◆ **TASK BRIEF**
Where a line looks odd, keep it as it is and transcribe all the material.

◆ **STUDY MATERIAL**
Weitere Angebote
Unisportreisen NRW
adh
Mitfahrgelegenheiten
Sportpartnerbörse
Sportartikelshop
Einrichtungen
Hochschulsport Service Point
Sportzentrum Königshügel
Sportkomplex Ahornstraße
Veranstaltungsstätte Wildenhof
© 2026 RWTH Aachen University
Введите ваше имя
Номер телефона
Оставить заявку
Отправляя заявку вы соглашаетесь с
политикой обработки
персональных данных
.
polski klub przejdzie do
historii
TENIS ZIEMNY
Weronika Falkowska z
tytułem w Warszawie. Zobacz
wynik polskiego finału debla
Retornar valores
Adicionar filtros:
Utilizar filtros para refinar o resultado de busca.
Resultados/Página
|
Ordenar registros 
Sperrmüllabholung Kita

◆ **OUTPUT BELOW**
Weitere Angebote
Unisportreisen NRW
adh
Mitfahrgelegenheiten
Sportpartnerbörse
Sportartikelshop
Einrichtungen
Hochschulsport Service Point
Sportzentrum Königshügel
Sportkomplex Ahornstraße
Veranstaltungsstätte Wildenhof
© 2026 RWTH Aachen University
Введите ваше имя
Номер телефона
Оставить заявку
Отправляя заявку вы соглашаетесь с
политикой обработки
персональных данных
.
polski klub przejdzie do
historii
TENIS ZIEMNY
Weronika Falkowska z
tytułem w Warszawie. Zobacz
wynik polskiego finału debla
Retornar valores
Adicionar filtros:
Utilizar filtros para refinar o resultado de busca.
Resultados/Página
|
Ordenar registros 
Sperrmüllabholung Kita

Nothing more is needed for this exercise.